WHAT TO PRODUCE:
For the string "охлаждения", state the number of lines in the data that contain it, and nothing else.

============================================================

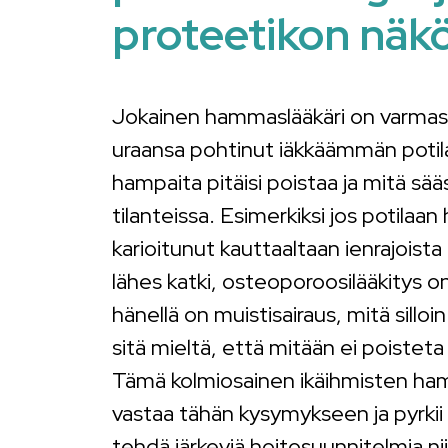
proteetikon näk
Jokainen hammaslääkäri on varmast
uraansa pohtinut iäkkäämmän potila
hampaita pitäisi poistaa ja mitä sääs
tilanteissa. Esimerkiksi jos potilaa
karioitunut kauttaaltaan ienrajoista
lähes katki, osteoporoosilääkitys on
hänellä on muistisairaus, mitä silloin
sitä mieltä, että mitään ei poisteta 
Tämä kolmiosainen ikäihmisten ha
vastaa tähän kysymykseen ja pyrkii
tehdä järkeviä hoitosuunnitelmia nii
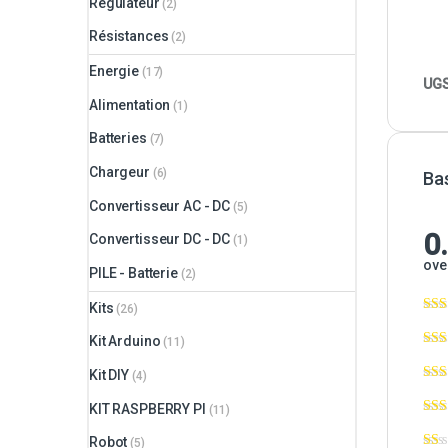
Régulateur
(2)
Résistances
(2)
Energie
(17)
UGS
Alimentation
(1)
Batteries
(7)
Chargeur
(6)
Ba
Convertisseur AC - DC
(5)
0
Convertisseur DC - DC
(1)
ove
PILE - Batterie
(2)
Kits
(26)
Kit Arduino
(11)
Kit DIY
(4)
KIT RASPBERRY PI
(11)
Robot
(5)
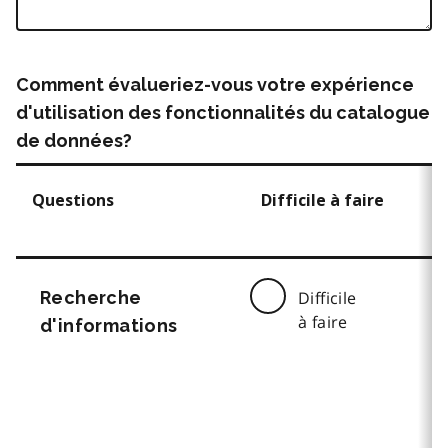
Comment évalueriez-vous votre expérience
d'utilisation des fonctionnalités du catalogue
de données?
Questions
Difficile à faire
Recherche
Difficile
à faire
d'informations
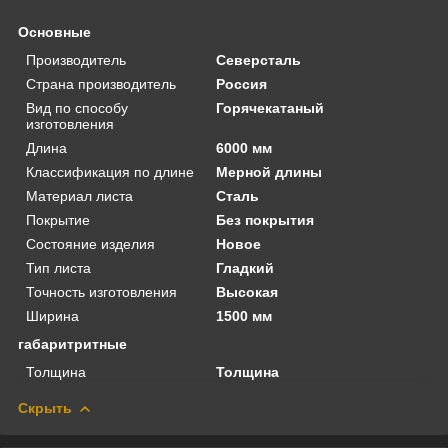
Основные
Производитель
Северсталь
Страна производитель
Россия
Вид по способу
Горячекатаный
изготовления
Длина
6000 мм
Классификация по длине
Мерной длины
Материал листа
Сталь
Покрытие
Без покрытия
Состояние изделия
Новое
Тип листа
Гладкий
Точность изготовления
Высокая
Ширина
1500 мм
габаритритные
Толщина
Толщина
Скрыть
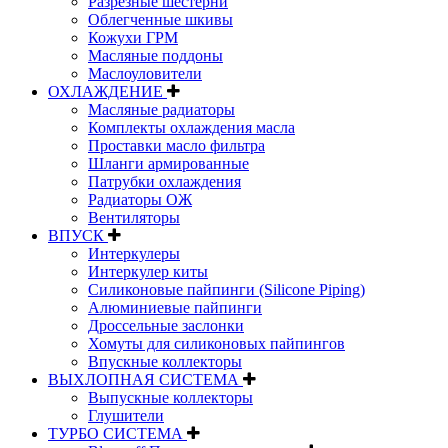
Разрезные шестерни
Облегченные шкивы
Кожухи ГРМ
Масляные поддоны
Маслоуловители
ОХЛАЖДЕНИЕ
Масляные радиаторы
Комплекты охлаждения масла
Проставки масло фильтра
Шланги армированные
Патрубки охлаждения
Радиаторы ОЖ
Вентиляторы
ВПУСК
Интеркулеры
Интеркулер киты
Силиконовые пайпинги (Silicone Piping)
Алюминиевые пайпинги
Дроссельные заслонки
Хомуты для силиконовых пайпингов
Впускные коллекторы
ВЫХЛОПНАЯ СИСТЕМА
Выпускные коллекторы
Глушители
ТУРБО СИСТЕМА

============================================================

SOLVED EXERCISE:
2